多角化のその先にある、地域に根付く「1000年経営」の構想を立案

 厳しい経営環境におかれる住宅会社は、さまざまな生き残り戦略を模索しています。各社がこぞって多角化を進めており、注文系ハウスメーカーの分譲市場の参入や、逆に分譲系ハウスメーカーの注文市場参入など争いが激化しています。

 分譲住宅とは、建物と土地がセットになって販売されている住宅のことで、デザインや間取りなどの設計プランをビルダーが決めています。コストが抑えられるので、いま、大手ハウスメーカーはこぞって分譲住宅に注力しているのです。

 分譲住宅で躍進しているのは、飯田グループHDでしょう。資本力を生かして積極的に土地を仕入れて、ローコストの住宅を大量に建て、販売するというビジネスモデルを徹底しています。
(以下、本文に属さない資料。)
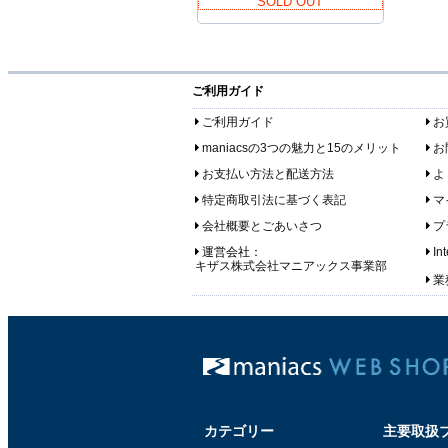
SOLD OUT
ご利用ガイド
ご利用ガイド
お
maniacsの3つの魅力と15のメリット
お
お支払い方法と配送方法
よ
特定商取引法に基づく表記
マ
会社概要とごあいさつ
プ
運営会社：
In
キザス株式会社マニアックス事業部
業務
カテゴリー
主要取扱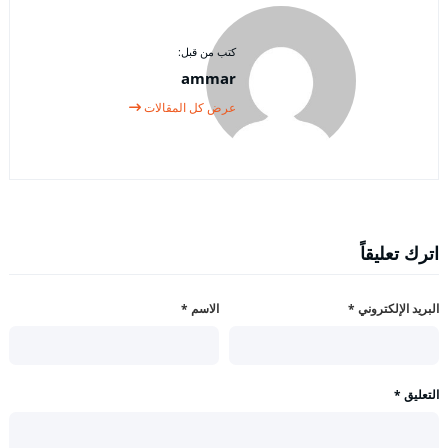
كتب من قبل:
ammar
عرض كل المقالات
اترك تعليقاً
البريد الإلكتروني
*
الاسم
*
التعليق
*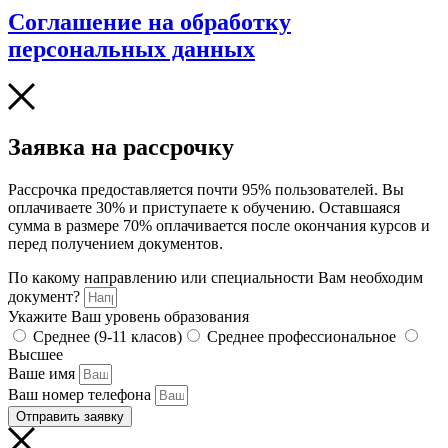
Соглашение на обработку
персональных данных
Заявка на рассрочку
Рассрочка предоставляется почти 95% пользователей. Вы
оплачиваете 30% и приступаете к обучению. Оставшаяся
сумма в размере 70% оплачивается после окончания курсов и
перед получением документов.
По какому направлению или специальности Вам необходим
документ?
Укажите Ваш уровень образования
Среднее (9-11 класов)
Среднее профессиональное
Высшее
Ваше имя
Ваш номер телефона
Отправить заявку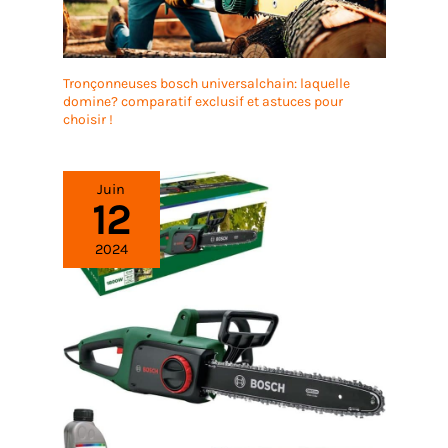
abordez n'importe quel projet avec confiance et
tranquillité d'esprit
Tronçonneuses bosch universalchain: laquelle
domine? comparatif exclusif et astuces pour
choisir !
Juin
12
2024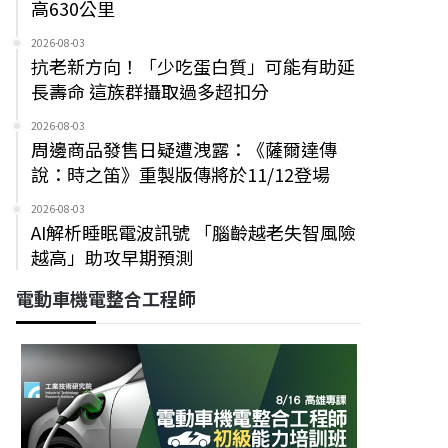
高630公里
2026-08-03
抗老新方向！「少吃蛋白質」可能有助延
長壽命 這族群攝取過多超扣分
2026-08-03
周邊商品發售日疑遭洩露：《薩爾達傳
說：時之笛》重製版傳將於11/12登場
2026-08-03
AI解析睡眠電波訊號 「腦齡越老失智風險
越高」助攻早期預測
電動車機電整合工程師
 分譲住宅市場での重要なカギは、土地の仕入れにあります。より良いエリアで、できるだけ広い土地を購入するのです。住宅は基本的に画一的なものですから、これによって、低コストで大量に住宅を建てることができるようになります。

 ただ、分譲住宅は低コストで大量に建てられますが、現場で施工する職人不足の問題があります。住宅業界の人手不足は深刻で、職人が全国的に足りていません。